# Task statement:
In the listing below, print exactly the lines between the line holding "Terms of Use (17, 2572)" and the line holding "Scale with Bicep [treeitem] (36, 169)", inclusive, and no more.

# Input material:

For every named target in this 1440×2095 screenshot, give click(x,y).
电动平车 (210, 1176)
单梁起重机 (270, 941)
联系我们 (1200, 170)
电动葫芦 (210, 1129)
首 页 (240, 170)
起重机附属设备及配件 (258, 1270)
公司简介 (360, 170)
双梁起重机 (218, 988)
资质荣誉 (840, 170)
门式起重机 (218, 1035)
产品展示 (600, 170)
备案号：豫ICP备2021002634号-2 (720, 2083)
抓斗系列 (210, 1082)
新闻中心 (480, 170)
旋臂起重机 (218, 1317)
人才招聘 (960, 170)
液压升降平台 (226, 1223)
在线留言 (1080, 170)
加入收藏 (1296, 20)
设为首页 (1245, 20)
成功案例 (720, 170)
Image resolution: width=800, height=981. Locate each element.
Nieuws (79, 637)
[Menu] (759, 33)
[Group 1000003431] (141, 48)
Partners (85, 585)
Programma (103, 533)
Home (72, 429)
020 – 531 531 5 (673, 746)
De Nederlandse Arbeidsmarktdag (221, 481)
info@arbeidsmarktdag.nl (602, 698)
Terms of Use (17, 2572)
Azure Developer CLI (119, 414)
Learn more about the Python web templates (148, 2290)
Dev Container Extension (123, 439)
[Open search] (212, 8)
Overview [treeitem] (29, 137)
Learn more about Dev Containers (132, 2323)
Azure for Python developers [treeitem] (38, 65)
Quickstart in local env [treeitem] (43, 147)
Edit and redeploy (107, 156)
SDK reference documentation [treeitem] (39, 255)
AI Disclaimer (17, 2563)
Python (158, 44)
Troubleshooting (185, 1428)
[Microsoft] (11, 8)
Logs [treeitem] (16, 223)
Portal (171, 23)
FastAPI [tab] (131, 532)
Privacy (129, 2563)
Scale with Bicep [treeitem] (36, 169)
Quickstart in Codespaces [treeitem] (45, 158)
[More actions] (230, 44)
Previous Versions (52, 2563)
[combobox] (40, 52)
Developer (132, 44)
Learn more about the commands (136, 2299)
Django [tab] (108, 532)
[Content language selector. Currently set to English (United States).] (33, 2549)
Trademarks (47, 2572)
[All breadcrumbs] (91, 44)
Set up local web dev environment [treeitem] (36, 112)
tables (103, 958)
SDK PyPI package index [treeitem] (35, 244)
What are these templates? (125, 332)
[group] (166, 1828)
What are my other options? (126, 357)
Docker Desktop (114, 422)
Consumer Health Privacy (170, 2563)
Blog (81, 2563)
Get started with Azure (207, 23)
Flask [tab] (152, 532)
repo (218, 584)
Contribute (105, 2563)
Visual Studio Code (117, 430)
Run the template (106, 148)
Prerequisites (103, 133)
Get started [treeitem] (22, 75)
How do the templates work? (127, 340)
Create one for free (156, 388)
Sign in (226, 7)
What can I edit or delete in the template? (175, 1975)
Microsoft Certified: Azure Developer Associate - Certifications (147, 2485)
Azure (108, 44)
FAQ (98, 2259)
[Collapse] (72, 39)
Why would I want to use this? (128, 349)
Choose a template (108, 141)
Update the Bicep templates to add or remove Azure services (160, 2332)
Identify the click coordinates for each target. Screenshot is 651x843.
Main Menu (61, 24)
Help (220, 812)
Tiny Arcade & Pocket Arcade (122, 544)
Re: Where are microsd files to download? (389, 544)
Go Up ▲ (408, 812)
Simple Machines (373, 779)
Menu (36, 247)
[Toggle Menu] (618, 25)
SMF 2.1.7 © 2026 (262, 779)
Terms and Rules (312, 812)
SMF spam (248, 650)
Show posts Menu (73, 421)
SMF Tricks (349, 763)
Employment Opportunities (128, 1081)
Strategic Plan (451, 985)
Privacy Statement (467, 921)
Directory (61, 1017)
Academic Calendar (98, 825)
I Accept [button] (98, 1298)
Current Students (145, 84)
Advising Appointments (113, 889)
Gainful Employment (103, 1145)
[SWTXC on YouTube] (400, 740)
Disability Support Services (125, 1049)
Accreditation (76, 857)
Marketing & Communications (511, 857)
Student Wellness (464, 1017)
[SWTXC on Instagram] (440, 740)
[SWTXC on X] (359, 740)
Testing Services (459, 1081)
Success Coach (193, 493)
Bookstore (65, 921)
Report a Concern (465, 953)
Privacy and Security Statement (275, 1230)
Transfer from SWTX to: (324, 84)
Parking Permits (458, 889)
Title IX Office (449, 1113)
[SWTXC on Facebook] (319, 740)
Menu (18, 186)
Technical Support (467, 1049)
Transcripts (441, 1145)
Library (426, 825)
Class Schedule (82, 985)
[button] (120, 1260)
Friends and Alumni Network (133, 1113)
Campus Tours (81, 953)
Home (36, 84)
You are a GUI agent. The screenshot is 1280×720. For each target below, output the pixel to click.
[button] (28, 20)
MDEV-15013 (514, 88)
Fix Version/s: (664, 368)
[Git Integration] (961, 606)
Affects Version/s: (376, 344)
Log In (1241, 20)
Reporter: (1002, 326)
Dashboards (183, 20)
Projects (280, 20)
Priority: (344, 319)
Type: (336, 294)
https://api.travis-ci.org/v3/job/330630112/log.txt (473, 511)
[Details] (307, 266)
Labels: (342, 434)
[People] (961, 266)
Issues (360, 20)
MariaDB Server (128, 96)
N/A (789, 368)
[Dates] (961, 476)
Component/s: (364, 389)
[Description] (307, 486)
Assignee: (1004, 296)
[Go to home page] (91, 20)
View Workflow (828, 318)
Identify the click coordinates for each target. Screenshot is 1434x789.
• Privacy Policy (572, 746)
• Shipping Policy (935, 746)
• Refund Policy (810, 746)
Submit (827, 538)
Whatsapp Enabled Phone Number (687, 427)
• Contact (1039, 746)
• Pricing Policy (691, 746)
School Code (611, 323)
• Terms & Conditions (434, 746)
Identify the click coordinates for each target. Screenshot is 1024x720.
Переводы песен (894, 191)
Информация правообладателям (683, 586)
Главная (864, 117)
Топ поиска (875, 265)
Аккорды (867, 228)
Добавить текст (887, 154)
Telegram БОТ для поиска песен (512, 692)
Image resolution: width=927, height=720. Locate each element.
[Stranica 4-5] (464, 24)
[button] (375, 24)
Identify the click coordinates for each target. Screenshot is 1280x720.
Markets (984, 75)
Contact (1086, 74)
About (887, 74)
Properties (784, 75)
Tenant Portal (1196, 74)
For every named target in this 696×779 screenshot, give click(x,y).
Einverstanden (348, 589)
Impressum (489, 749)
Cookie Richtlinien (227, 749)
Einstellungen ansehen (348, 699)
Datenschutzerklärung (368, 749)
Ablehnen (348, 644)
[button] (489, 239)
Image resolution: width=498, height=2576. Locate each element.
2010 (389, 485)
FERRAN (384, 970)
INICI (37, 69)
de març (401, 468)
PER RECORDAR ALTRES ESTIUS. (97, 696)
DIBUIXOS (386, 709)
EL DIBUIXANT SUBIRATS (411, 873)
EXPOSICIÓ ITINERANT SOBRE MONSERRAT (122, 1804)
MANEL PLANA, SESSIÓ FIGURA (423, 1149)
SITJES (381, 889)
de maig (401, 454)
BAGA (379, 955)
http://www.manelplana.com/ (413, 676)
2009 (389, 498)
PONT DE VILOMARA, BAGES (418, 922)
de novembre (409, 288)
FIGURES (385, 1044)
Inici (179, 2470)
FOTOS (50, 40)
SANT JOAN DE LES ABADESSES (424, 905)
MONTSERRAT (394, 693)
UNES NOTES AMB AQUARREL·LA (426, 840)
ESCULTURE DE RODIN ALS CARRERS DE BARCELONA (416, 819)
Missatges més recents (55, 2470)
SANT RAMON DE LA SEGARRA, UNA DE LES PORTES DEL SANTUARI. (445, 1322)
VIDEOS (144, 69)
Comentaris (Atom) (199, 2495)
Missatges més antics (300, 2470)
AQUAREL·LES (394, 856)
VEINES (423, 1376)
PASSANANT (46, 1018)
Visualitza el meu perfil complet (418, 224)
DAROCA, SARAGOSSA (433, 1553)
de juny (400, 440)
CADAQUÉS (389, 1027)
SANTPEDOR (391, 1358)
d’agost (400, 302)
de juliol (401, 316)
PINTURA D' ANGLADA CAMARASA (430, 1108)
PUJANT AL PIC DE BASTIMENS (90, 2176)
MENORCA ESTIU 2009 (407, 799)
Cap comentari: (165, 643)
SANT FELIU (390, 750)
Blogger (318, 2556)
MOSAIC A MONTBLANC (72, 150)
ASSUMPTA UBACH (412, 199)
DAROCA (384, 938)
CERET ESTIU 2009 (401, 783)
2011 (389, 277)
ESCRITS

# Answer section:
Terms of Use (17, 2572)
Azure Developer CLI (119, 414)
Learn more about the Python web templates (148, 2290)
Dev Container Extension (123, 439)
[Open search] (212, 8)
Overview [treeitem] (29, 137)
Learn more about Dev Containers (132, 2323)
Azure for Python developers [treeitem] (38, 65)
Quickstart in local env [treeitem] (43, 147)
Edit and redeploy (107, 156)
SDK reference documentation [treeitem] (39, 255)
AI Disclaimer (17, 2563)
Python (158, 44)
Troubleshooting (185, 1428)
[Microsoft] (11, 8)
Logs [treeitem] (16, 223)
Portal (171, 23)
FastAPI [tab] (131, 532)
Privacy (129, 2563)
Scale with Bicep [treeitem] (36, 169)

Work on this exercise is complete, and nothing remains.